Yemen Monitor / Newsroom:

Yemen’s Central Bank Governor, Ahmed Ghaleb, confirmed the completion of relocating the country’s banking system to the interim capital, Aden, as part of broader efforts to stabilize the currency and regulate the financial market. He noted that recent measures taken against currency speculators have led to a significant improvement in the rial’s exchange rate.

Ghaleb’s remarks came during a briefing to the Cabinet at its Wednesday session in Aden, chaired by Acting Prime Minister and Minister of Finance Salem bin Brik. The meeting focused on national and regional developments, as well as mounting economic, financial, and service-related challenges.

The governor stated that the Central Bank is on the verge of launching a unified financial network in its new format, led by Yemeni banks, alongside the implementation of modern payment systems designed to enhance oversight and banking sector management.

He revealed that dozens of non-compliant exchange firms had been shut down and that the Import Financing and Regulation Committee had been reactivated as part of a broader reform package.

The biannual report presented to the Cabinet covered key financial performance indicators and current monetary policies for the first half of 2025. It also included proposals to address structural imbalances—particularly in revenue collection mechanisms and fund transfers to the government’s general account. The report stressed the urgency of implementing agreed-upon reforms with donors and improving coordination between the Central Bank and Ministry of Finance to align fiscal and monetary policies.

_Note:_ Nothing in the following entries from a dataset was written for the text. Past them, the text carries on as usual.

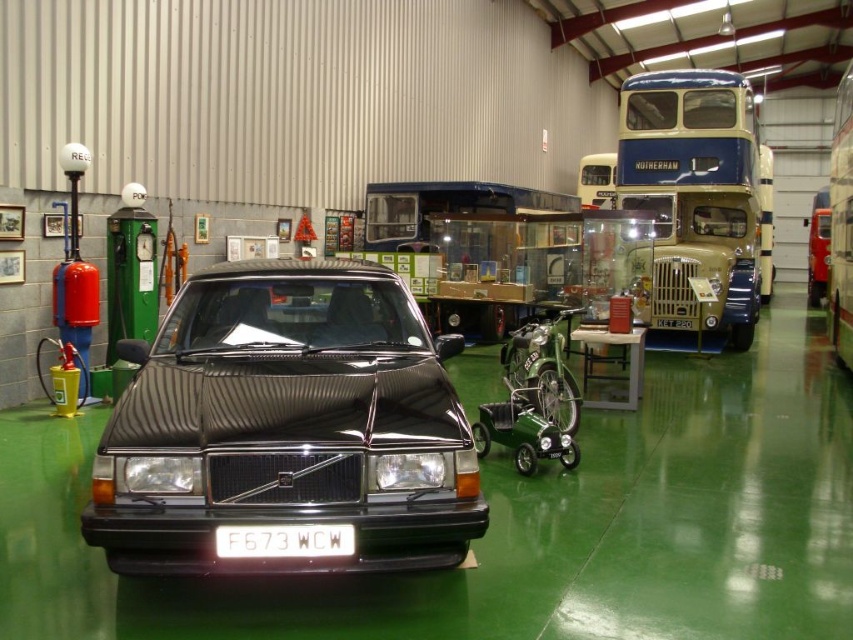 Question: Which is nearer to the shiny black car at center?

Choices:
 (A) white plastic license plate at center
 (B) blue/yellow painted metal/decorative double-decker bus at upper right

Answer: (A)

Question: Does shiny black car at center lie behind white plastic license plate at center?

Choices:
 (A) no
 (B) yes

Answer: (B)

Question: Does blue/yellow painted metal/decorative double-decker bus at upper right have a larger size compared to white plastic license plate at center?

Choices:
 (A) no
 (B) yes

Answer: (B)

Question: Does blue/yellow painted metal/decorative double-decker bus at upper right appear on the right side of white plastic license plate at center?

Choices:
 (A) yes
 (B) no

Answer: (A)

Question: Which point is farther to the camera?

Choices:
 (A) (322, 541)
 (B) (666, 291)
 (C) (315, 328)

Answer: (B)

Question: Among these objects, which one is nearest to the camera?

Choices:
 (A) blue/yellow painted metal/decorative double-decker bus at upper right
 (B) shiny black car at center
 (C) white plastic license plate at center

Answer: (C) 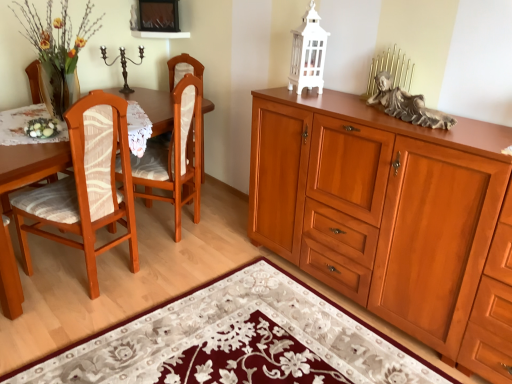 In order to click on free space that is in between wooden cabinet at right and wooden chair at left, placed as the first chair when sorted from front to back in this screenshot , I will do `click(225, 294)`. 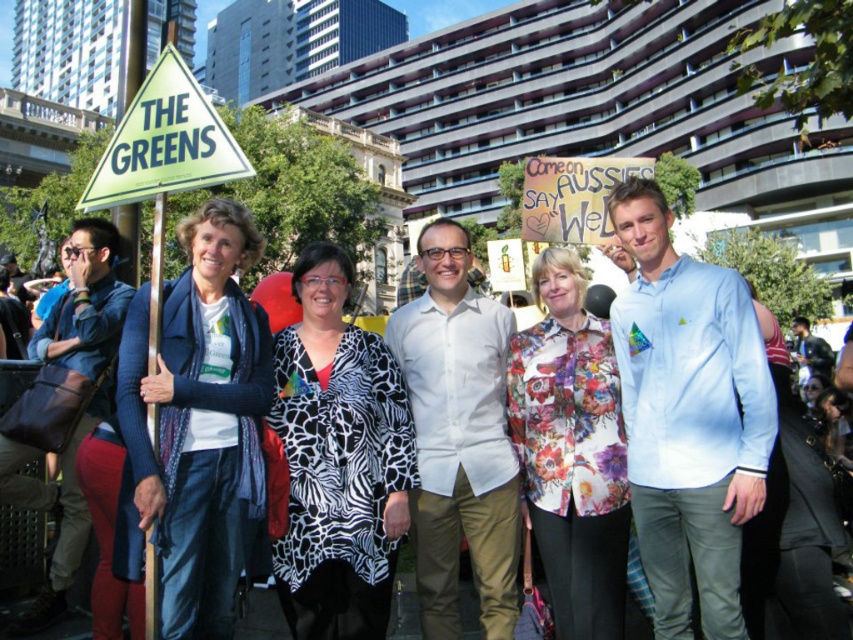 Does blue woolen scarf at left appear on the left side of zebra print coat at center?

Yes, blue woolen scarf at left is to the left of zebra print coat at center.

Which is below, blue woolen scarf at left or zebra print coat at center?

Positioned lower is zebra print coat at center.

Is point (195, 401) positioned before point (328, 397)?

Yes, it is in front of point (328, 397).

At what (x,y) coordinates should I click in order to perform the action: click on blue woolen scarf at left. Please return your answer as a coordinate pair (x, y). Looking at the image, I should click on (200, 422).

Can you confirm if zebra print coat at center is positioned to the left of floral print blouse at center?

Correct, you'll find zebra print coat at center to the left of floral print blouse at center.

Between point (355, 625) and point (531, 362), which one is positioned in front?

Point (355, 625) is in front.

Describe the element at coordinates (338, 460) in the screenshot. The width and height of the screenshot is (853, 640). I see `zebra print coat at center` at that location.

This screenshot has height=640, width=853. In order to click on zebra print coat at center in this screenshot , I will do `click(338, 460)`.

Who is more distant from viewer, (193, 301) or (573, 525)?

The point (573, 525) is behind.

Who is taller, blue woolen scarf at left or floral print blouse at center?

blue woolen scarf at left

The image size is (853, 640). Describe the element at coordinates (200, 422) in the screenshot. I see `blue woolen scarf at left` at that location.

You are a GUI agent. You are given a task and a screenshot of the screen. Output one action in this format:
    pyautogui.click(x=<x>, y=<y>)
    Task: Click on the blue woolen scarf at left
    
    Given the screenshot: What is the action you would take?
    pyautogui.click(x=200, y=422) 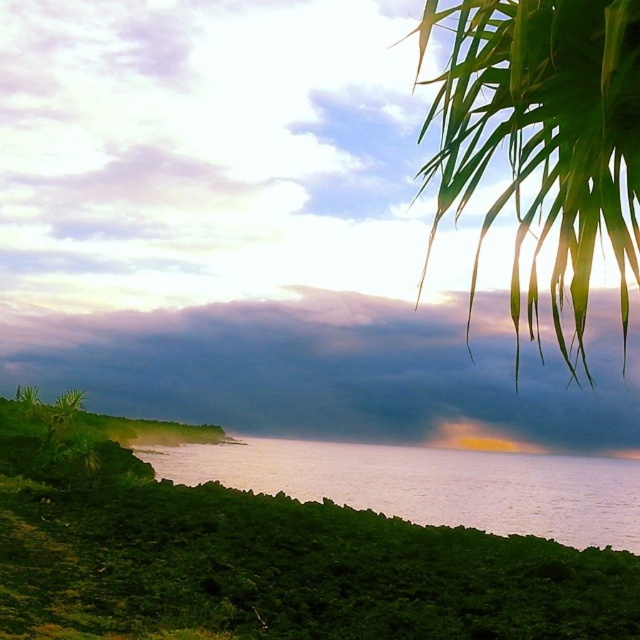 Question: From the image, what is the correct spatial relationship of dark gray cloud at upper center in relation to smooth water at lower left?

Choices:
 (A) below
 (B) above

Answer: (B)

Question: Which object is positioned closest to the smooth water at lower left?

Choices:
 (A) green leafy palm at upper right
 (B) dark gray cloud at upper center

Answer: (B)

Question: Among these points, which one is farthest from the camera?

Choices:
 (A) (484, 54)
 (B) (502, 529)
 (C) (467, 385)

Answer: (C)

Question: Is green leafy palm at upper right to the left of smooth water at lower left from the viewer's perspective?

Choices:
 (A) yes
 (B) no

Answer: (B)

Question: Can you confirm if dark gray cloud at upper center is positioned above smooth water at lower left?

Choices:
 (A) yes
 (B) no

Answer: (A)

Question: Which object appears farthest from the camera in this image?

Choices:
 (A) green leafy palm at upper right
 (B) dark gray cloud at upper center

Answer: (B) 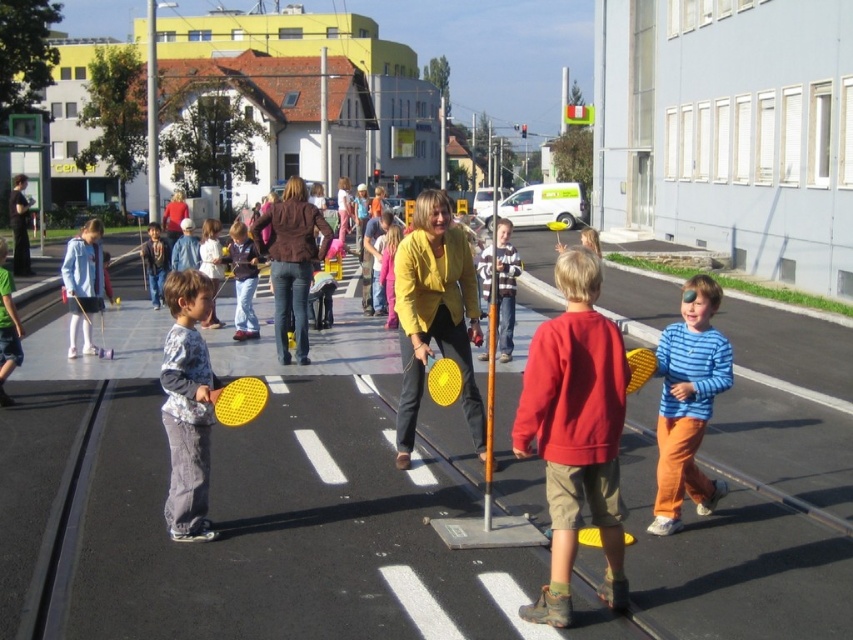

The Cabinet expressed full support for the Central Bank’s efforts and emphasized the importance of continuing and monitoring the implementation of these reforms to ensure monetary stability. It also called for translating improvements in the exchange rate into lower prices for essential goods and better living conditions for citizens.

The Cabinet directed relevant ministries and oversight bodies to intensify market supervision and activate rapid response mechanisms to curb any attempts to manipulate basic commodity prices.

It also emphasized the need for security and judicial authorities to support the Central Bank in combating illegal financial activities.

In conclusion, the Cabinet asserted that these measures are part of a broader national response to what it described as the “economic war” waged by the Houthi group. It called for continued efforts to ease citizens’ hardships and reprioritize resources in line with current challenges.